Nyawang langit sisih wetan omahmu,
mung sedhelo sakjane,
nanging tansah kagegem
kenceng
tan bisa uwal.

angin sing tumiyup mangsa ketiga
wis gumanti angin grimis mangsa rendheng
tetap kekes, anyep
kayadene ati sing tau tatu iki

#62 Surabaya | Rest Area KM 754

terasa asing di sini,
celingukan mencarimu
jauh….

sengaja melempar pandang di sepanjang
jalanan, berharap bau rambutmu
tercium olehku, atau aroma kulit remajamu dulu telah tergerus usia ?

tak lelah mencarimu
jejak yang kupastikan kau pernah singgah disini
mungkin sesaat, mungkin cuma hanya melepas lelah dari panasnya kota

aku berjalan dari etalase menuju etalasi,
membaui kopi mengepul dari kafe-kafe yang berderetan
dari tawa dan senyum ramah para penjaganya
dari hembusan napas-napas lelah

ah, suatu saat aku akan mampir,
sekedar ngopi dan mencari tahu
jejakmu di sini

: memburu bayang-bayang

3/3/20

#61 Muncar | Kosong

mengapa harus bersedih,
saat mimpi tak bisa teraih..
adakalanya kita harus menghargai setiap jerih upaya
sekecil apapun, usaha tetaplah usaha

membangun mimpi lainnya
jelas tidaklah mudah,
tapi itu harus dan sesegera
selagi yang lain --mungkin tengah sibuk tertawa,

apakah benar, usaha tak pernah menghiati hasil ?

kau telah memilih, Tuhan telah memberikan
terbaik, meskipun menyakitkan,
seperti juga pilihan-pilihan kita lainnya,
tangan Tuhan juga yang campur tangan,
mengaduk-aduknya entah nanti berwujud apa

mengapa harus patah,
ini saatnya tumbuh dan tumbuh lagi

jalan memang terjal
sempit, adalanya harus berjalan di setapak
yang tak tentu ujungnya,
tapi pasti berujung,
tapi pasti sampai tujuan

mengapa harus bersedih ?
karena aku begitu khawatir,
karena aku tengah menangis,
karena aku ................

3/2/20

#60 Gradjakan | Ruang Tunggu

Sabtu, kebetulan hanya ada acara jalan sehat, maka bisa pulang sekolah sangat awal,
sesuai rencana langsung meluncur menjemput istri, dan pergi ke rumah mbah dukun pijet,
demi menempatkan benang urat dan syaraf yang lagi demo agar kembali ke jalan yang benar, maka demi itu pula harus menunggu di ruangan yang cukup luas, dengan banyak kursi berjejer. Disana dari jam 10.00 pagi sampai jam 16.00, hampir 6 jam menunggu akhirnya kesampaian juga hajatnya..

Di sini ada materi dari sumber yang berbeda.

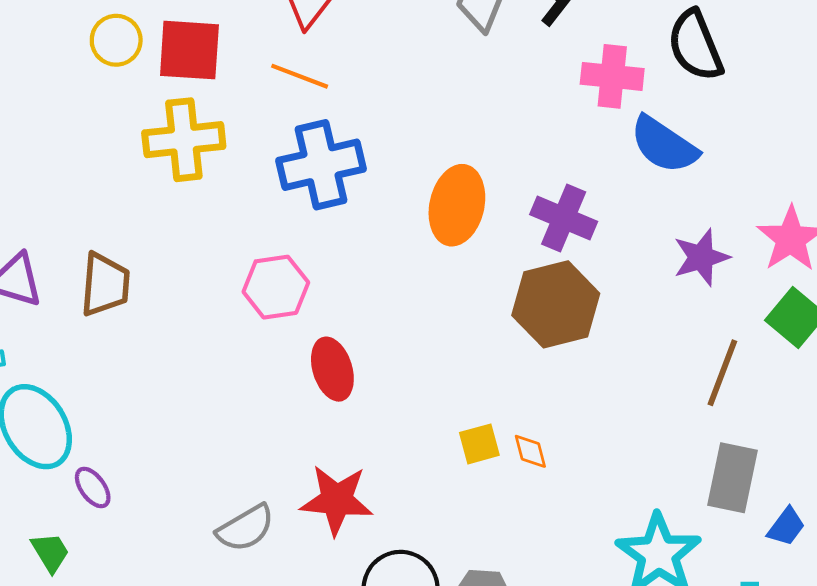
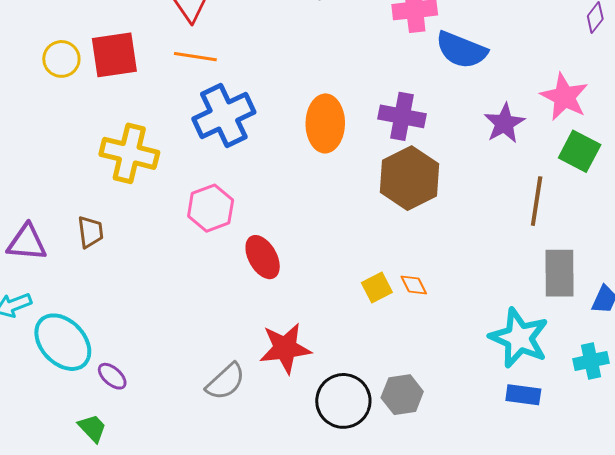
yellow cross: (184, 140) -> (129, 153), moved, turned 32
brown trapezoid: (105, 285) -> (90, 232), size x0.7

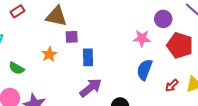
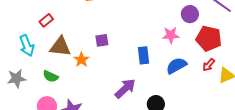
brown triangle: (56, 16) -> (60, 47), moved
blue rectangle: (88, 57) -> (144, 55), moved
blue semicircle: (145, 70) -> (176, 66), turned 45
red arrow: (172, 86) -> (209, 65), moved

Orang menyebutnya “mbah”, padahal usianya boleh jadi sepantaran dengan saia, atau boleh jadi di bawah usia saia… kenapa disebut “mbah” ya?
ternyata, istilah “mbah” karena yang manjing di tangan “mbak” dukun-lah yang usianya lebih “tua” dari kakeknya kakek saia…..

“Lha tahunya sampeyan darimana ?”, Tanya seorang pelanggan setia mbak Dukun,
dengan cengar-cengir saia katakan,
“coba njenengan dengar dengan seksama, saat “mbak” dukun mulai memijat, terkadang suaranya berubah jadi mbah-mbah”

Hah…. Kapan-kapan pengin tahu deh, mbahnya mbak dukun itu…

Yuk panggil :
Marmarti kakang Kawah adhi Ari-ari Getih Puser, kadang-ingsun papat kalima pancer, kadangingsun kang ora katon lan kang ora karawatan, sarta kadangingsun kang metu saka mar-gaina lan kang ora metu saka margaina, miwah kadangingsun kang metu barengan sadina kabeh, bapanta ana ing ngarep, ibunta ana ing wuri, ayo pada rewang-rewangana ingsun, katekanna ing sakarsaningsun.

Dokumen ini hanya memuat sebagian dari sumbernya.